[Dataset entries]
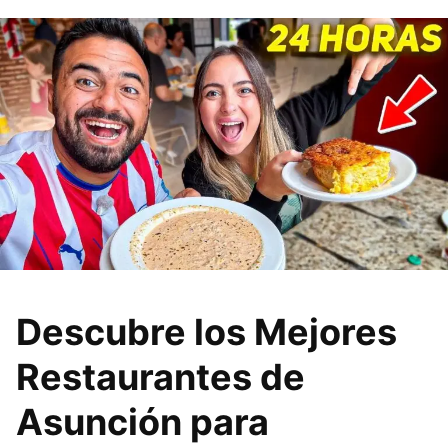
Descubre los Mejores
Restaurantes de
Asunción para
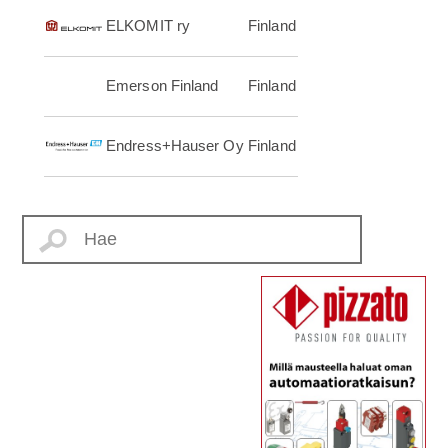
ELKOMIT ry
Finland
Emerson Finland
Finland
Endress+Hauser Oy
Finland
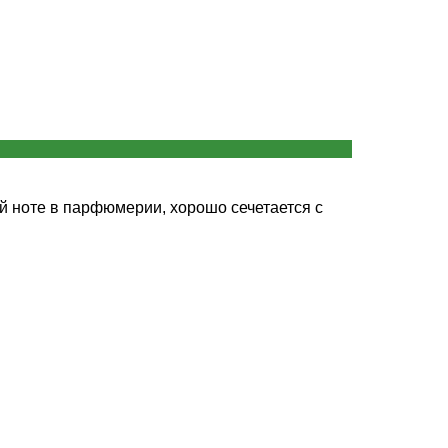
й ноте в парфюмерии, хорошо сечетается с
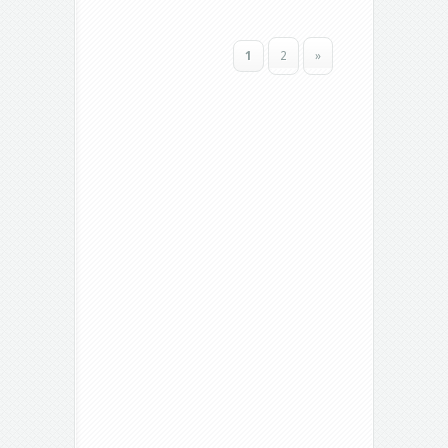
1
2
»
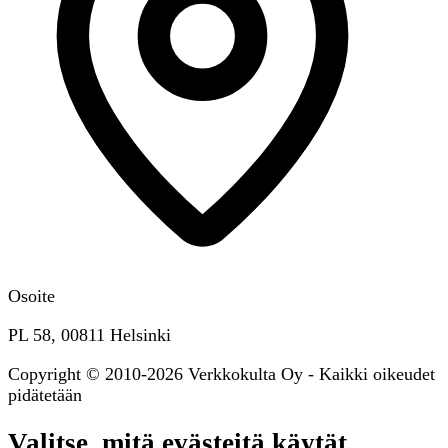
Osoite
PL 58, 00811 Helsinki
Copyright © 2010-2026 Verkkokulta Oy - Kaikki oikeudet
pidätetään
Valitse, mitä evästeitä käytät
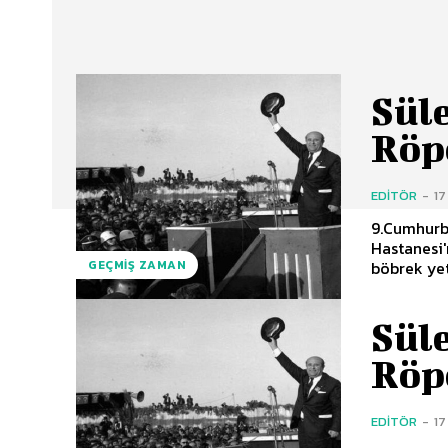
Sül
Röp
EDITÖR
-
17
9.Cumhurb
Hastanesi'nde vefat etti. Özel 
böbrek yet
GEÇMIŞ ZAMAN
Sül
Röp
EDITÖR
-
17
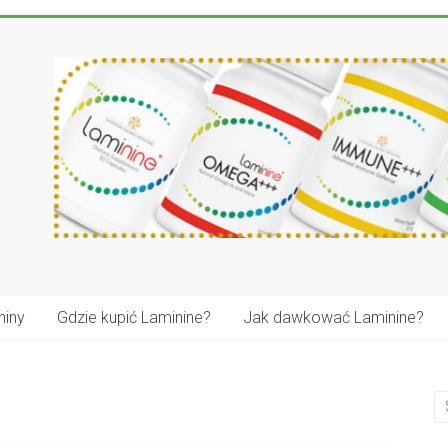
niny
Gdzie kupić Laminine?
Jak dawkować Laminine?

* _Work task_
Take every line from the records above that has the word "Laminine" and copy it.

* _Result_
Gdzie kupić Laminine?
Jak dawkować Laminine?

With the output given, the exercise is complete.